Preserving Research

The top online archives for storing your unpublished findings

By | August 1, 2013

© DRAFTER123/ISTOCKPHOTO.COMAs a graduate student in Harvard’s organismic and evolutionary biology department in the early 2000s, I wanted to publicly share all of the research that went into my doctoral thesis in order to contribute to the small body of scientific literature on the little-known group of marine arthropods I studied, sea spiders. However, after I published a few reports and successfully defended my PhD, my drive to submit the final chapter of my thesis to a journal dissolved because of the expense and time involved. Yet, on the rare occasions when researchers have asked to see it, I regretted that it languished on my bookshelf. Although the chapter is far from earth-shattering, it might provide a stepping stone for another biologist.

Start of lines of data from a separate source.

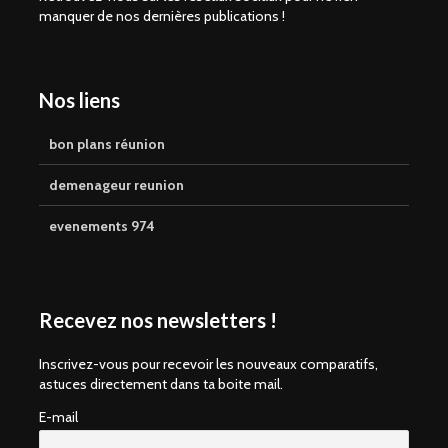
manquer de nos dernières publications !
Nos liens
bon plans réunion
demenageur reunion
evenements 974
Recevez nos newsletters !
Inscrivez-vous pour recevoir les nouveaux comparatifs,
astuces directement dans ta boite mail.
E-mail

“There is a need for science to be communicated faster to other researchers and the public, so by putting manuscripts online in places like the [preprint server] arXiv, biologists can quickly disseminate their results and get feedback,” says Dmitri Petrov, an evolutionary biologist at Stanford University. “Sometimes researchers make careful observations that might not tell a thrilling narrative,” but could still save another researcher valuable time re-creating the same experiment, he adds. “It’s wonderful to put those observations online and to provide them for free.”

Luckily, sharing is cheaper and faster now that online, open-access collections for biology are flourishing as researchers realize the benefits of uploading unpublished reports of negative results, observations, grant applications, protocol notes, and yes, their unpublished theses onto the Web for others to peruse. In January, I finally uploaded my thesis chapter on sea spider metamorphosis onto several sites. Within 3 weeks, a zoologist from Germany e-mailed me to ask how to cite it and whether I was still following that line of study.

In addition, unpublished uploads may directly contribute to one’s career. This year, the National Science Foundation announced that grant reviewers would take note of citable and accessible “products” in addition to publications. Because online repositories grant unpublished reports a digital object identifier, or DOI, that can be referenced in a citation, these uploads may now improve a scientist’s reputation.

Submission is typically free and relatively simple. However, how readable, usable, and findable the report is to others remains up to you. In order to explore how several online repositories function, I uploaded my thesis chapter as a test, and spoke with experts who have turned to the Web for similar reasons.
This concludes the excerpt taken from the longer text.